TASK GOAL |
Within the records below, find each line with the word "cover" and copy it out.
─── SOURCE MATERIAL
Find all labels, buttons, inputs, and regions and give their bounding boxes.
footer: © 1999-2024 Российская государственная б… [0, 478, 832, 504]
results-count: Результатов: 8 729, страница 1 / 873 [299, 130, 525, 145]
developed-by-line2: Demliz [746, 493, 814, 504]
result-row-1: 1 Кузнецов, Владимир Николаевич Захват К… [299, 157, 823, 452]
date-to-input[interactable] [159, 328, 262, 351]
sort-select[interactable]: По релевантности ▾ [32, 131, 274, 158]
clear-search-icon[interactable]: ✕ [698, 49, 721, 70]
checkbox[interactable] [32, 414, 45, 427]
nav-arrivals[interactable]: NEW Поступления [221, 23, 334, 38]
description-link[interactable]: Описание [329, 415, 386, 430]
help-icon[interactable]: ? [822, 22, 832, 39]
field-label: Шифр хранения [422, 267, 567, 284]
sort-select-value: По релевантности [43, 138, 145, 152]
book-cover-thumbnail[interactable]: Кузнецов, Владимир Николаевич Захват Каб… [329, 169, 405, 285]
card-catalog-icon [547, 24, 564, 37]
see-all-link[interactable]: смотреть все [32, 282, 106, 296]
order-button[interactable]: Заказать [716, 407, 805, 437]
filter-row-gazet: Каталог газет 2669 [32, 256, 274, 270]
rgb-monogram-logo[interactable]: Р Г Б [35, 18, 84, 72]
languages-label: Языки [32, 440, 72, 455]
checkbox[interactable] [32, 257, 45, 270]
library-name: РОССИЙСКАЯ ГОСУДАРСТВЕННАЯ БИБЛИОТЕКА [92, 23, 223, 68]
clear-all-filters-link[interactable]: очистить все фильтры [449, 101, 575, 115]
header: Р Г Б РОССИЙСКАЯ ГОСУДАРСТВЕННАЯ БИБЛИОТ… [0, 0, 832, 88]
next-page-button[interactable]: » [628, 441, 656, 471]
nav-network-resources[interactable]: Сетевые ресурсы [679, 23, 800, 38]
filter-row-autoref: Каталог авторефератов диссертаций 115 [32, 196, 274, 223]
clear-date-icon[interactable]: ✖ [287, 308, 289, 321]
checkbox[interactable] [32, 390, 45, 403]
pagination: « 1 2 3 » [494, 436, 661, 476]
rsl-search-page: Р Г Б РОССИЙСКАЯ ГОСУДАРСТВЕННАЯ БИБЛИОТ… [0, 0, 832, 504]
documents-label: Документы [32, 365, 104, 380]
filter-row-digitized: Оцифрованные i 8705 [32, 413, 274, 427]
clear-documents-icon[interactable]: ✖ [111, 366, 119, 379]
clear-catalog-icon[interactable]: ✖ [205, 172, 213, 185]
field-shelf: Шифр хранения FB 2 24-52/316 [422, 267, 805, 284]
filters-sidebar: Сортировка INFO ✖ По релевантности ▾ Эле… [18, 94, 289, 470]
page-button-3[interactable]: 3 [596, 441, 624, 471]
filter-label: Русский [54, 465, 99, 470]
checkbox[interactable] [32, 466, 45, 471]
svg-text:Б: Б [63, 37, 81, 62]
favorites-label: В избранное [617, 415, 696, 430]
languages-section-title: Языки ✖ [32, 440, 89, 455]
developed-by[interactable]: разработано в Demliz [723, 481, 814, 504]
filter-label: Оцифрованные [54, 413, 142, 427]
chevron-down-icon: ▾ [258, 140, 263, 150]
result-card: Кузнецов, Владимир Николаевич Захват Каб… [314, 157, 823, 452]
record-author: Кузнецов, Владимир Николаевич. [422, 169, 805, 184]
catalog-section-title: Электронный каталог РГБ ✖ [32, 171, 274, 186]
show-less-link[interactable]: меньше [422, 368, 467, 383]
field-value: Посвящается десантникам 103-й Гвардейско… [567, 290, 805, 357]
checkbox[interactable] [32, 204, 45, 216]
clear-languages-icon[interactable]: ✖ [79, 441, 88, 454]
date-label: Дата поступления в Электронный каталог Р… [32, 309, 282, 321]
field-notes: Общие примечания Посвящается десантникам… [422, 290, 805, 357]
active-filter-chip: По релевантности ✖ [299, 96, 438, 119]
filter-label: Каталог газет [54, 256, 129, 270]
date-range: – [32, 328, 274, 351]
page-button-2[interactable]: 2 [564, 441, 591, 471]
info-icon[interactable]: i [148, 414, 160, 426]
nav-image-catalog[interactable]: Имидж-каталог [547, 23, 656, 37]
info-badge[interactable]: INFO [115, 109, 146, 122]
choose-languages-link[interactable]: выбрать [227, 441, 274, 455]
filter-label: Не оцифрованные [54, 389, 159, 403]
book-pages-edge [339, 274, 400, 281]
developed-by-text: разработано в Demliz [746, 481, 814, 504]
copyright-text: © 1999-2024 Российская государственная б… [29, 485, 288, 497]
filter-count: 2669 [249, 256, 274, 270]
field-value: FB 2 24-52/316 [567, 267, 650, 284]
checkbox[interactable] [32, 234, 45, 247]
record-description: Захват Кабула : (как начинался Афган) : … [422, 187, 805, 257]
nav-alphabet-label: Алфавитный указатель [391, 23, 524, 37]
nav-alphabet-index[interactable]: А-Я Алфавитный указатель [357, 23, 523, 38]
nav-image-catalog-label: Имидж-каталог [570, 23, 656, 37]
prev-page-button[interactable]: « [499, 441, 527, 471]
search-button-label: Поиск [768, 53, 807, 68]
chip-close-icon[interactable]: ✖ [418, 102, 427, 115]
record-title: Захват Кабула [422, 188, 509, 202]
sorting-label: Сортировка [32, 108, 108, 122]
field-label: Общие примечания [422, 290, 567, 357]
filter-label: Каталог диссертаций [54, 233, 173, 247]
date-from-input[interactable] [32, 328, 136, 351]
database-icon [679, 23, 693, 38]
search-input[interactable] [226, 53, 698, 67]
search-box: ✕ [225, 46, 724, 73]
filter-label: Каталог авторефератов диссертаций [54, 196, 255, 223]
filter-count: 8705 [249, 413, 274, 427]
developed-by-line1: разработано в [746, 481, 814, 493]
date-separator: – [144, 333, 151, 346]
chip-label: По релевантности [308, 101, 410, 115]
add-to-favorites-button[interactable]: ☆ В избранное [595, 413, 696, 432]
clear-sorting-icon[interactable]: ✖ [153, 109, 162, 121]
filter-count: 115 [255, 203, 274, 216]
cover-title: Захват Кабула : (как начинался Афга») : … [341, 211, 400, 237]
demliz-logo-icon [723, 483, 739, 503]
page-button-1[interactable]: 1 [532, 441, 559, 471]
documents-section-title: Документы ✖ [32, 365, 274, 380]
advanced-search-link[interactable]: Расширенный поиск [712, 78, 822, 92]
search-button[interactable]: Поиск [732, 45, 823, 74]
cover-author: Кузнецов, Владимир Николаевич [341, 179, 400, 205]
──────
EXPECTED OUTPUT |
book-cover-thumbnail[interactable]: Кузнецов, Владимир Николаевич Захват Каб… [329, 169, 405, 285]
cover-title: Захват Кабула : (как начинался Афга») : … [341, 211, 400, 237]
cover-author: Кузнецов, Владимир Николаевич [341, 179, 400, 205]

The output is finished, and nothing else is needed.